**Task to complete**
Search the listing below for "Dahmer". Copy each matching line.

________________

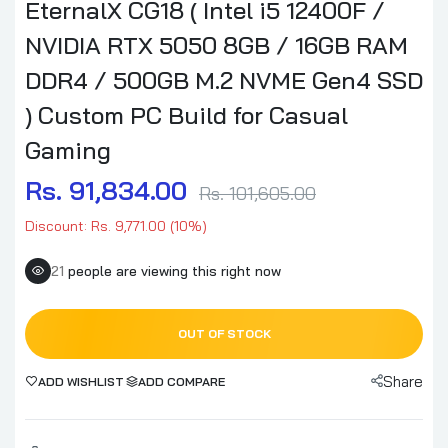
EternalX CG18 ( Intel i5 12400F /
NVIDIA RTX 5050 8GB / 16GB RAM
DDR4 / 500GB M.2 NVME Gen4 SSD
) Custom PC Build for Casual
Gaming
Rs. 91,834.00
Rs. 101,605.00
Discount: Rs. 9,771.00 (10%)
21
people are viewing this right now
OUT OF STOCK
Share
ADD WISHLIST
ADD COMPARE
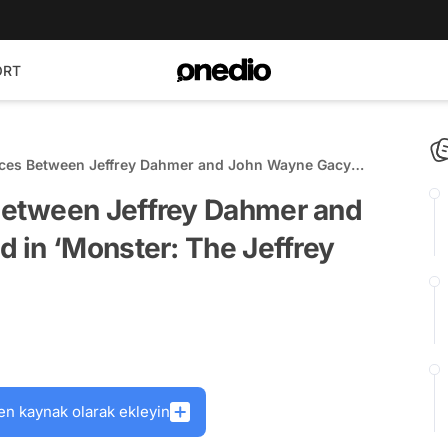
ORT
ces Between Jeffrey Dahmer and John Wayne Gacy
: The Jeffrey Dahmer Story’
etween Jeffrey Dahmer and
 in ‘Monster: The Jeffrey
en kaynak olarak ekleyin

________________

**Exercise solution**
ces Between Jeffrey Dahmer and John Wayne Gacy
: The Jeffrey Dahmer Story’
etween Jeffrey Dahmer and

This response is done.